Collected data:
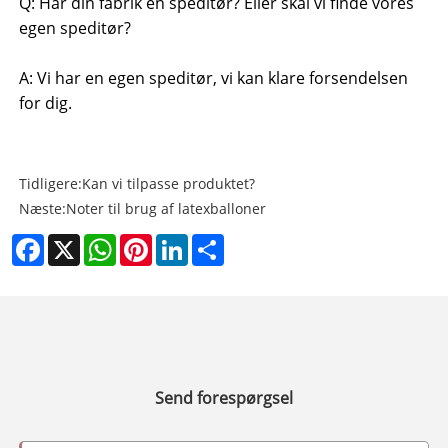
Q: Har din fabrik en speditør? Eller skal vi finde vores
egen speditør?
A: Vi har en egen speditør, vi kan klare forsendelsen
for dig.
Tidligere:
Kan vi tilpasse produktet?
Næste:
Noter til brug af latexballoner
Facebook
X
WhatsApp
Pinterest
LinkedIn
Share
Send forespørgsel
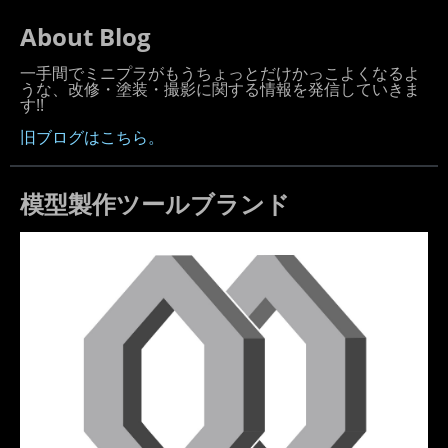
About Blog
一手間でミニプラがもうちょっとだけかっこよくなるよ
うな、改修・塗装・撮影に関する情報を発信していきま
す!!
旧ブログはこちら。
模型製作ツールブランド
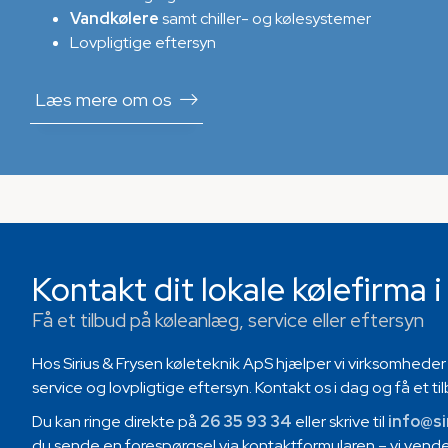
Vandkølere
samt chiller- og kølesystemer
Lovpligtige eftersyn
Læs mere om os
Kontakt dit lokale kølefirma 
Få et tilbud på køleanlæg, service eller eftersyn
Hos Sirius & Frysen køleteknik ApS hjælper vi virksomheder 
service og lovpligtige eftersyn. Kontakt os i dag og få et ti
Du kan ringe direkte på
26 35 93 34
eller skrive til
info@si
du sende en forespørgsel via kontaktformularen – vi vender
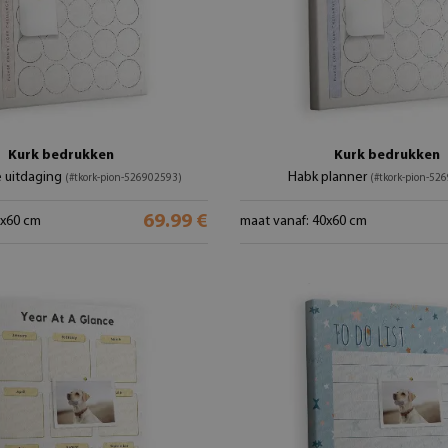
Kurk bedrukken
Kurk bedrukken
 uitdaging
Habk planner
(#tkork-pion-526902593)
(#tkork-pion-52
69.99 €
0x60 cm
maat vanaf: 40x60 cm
==
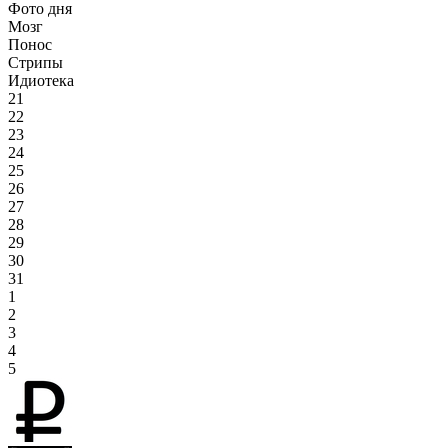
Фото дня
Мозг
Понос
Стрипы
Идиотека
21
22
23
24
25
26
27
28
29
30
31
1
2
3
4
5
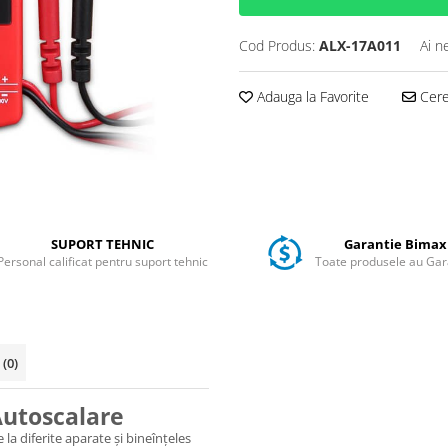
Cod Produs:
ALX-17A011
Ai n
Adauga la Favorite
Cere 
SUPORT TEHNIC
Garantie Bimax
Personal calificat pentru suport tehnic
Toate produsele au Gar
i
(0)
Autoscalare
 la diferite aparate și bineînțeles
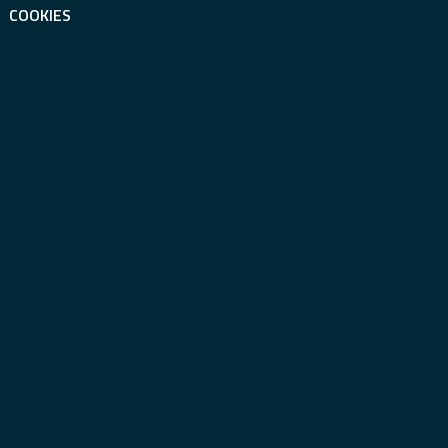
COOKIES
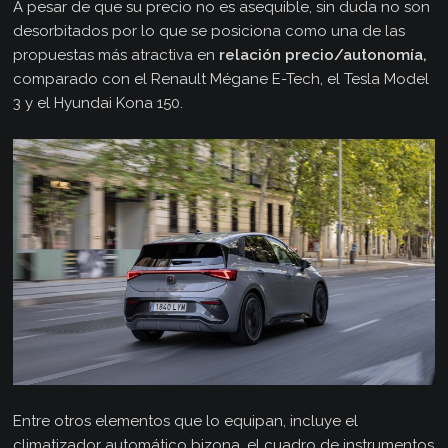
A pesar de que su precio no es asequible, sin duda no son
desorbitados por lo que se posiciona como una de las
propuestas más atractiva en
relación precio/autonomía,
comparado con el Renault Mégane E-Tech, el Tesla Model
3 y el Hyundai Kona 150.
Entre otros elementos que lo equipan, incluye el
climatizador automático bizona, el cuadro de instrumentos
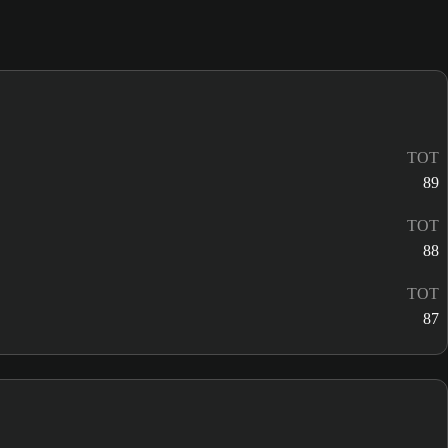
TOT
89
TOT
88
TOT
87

EXERCISE DESCRIPTION: A clean copy is needed of the lines above from the one with "Læs mere om os" up to and including the one with "maat vanaf: 40x60 cm". Please set it down exactly, with no pictures.

RESPONSE TO THIS EXERCISE:
Læs mere om os
Kontakt dit lokale kølefirma 
Få et tilbud på køleanlæg, service eller eftersyn
Hos Sirius & Frysen køleteknik ApS hjælper vi virksomheder 
service og lovpligtige eftersyn. Kontakt os i dag og få et ti
Du kan ringe direkte på
26 35 93 34
eller skrive til
info@si
du sende en forespørgsel via kontaktformularen – vi vender
Kurk bedrukken
Kurk bedrukken
 uitdaging
Habk planner
(#tkork-pion-526902593)
(#tkork-pion-52
69.99 €
0x60 cm
maat vanaf: 40x60 cm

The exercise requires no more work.